- [TASK PROMPT]: Print the data below verbatim, minus images.
-*-
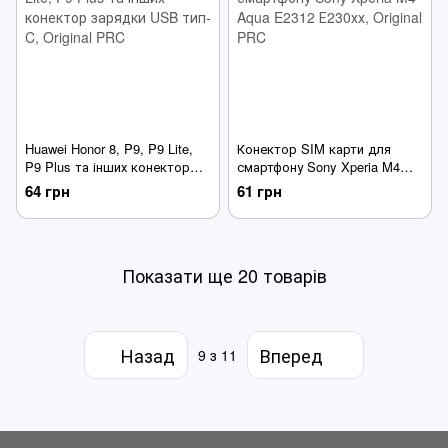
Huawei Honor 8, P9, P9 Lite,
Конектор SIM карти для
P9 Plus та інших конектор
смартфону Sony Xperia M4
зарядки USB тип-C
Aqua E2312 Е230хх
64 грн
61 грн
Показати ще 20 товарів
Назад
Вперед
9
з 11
-*-
- [ANSWER BOX]:
Huawei Honor 8, P9, P9 Lite,
Конектор SIM карти для
P9 Plus та інших конектор
смартфону Sony Xperia M4
зарядки USB тип-C
Aqua E2312 Е230хх
64 грн
61 грн
Показати ще 20 товарів
Назад
Вперед
9
з 11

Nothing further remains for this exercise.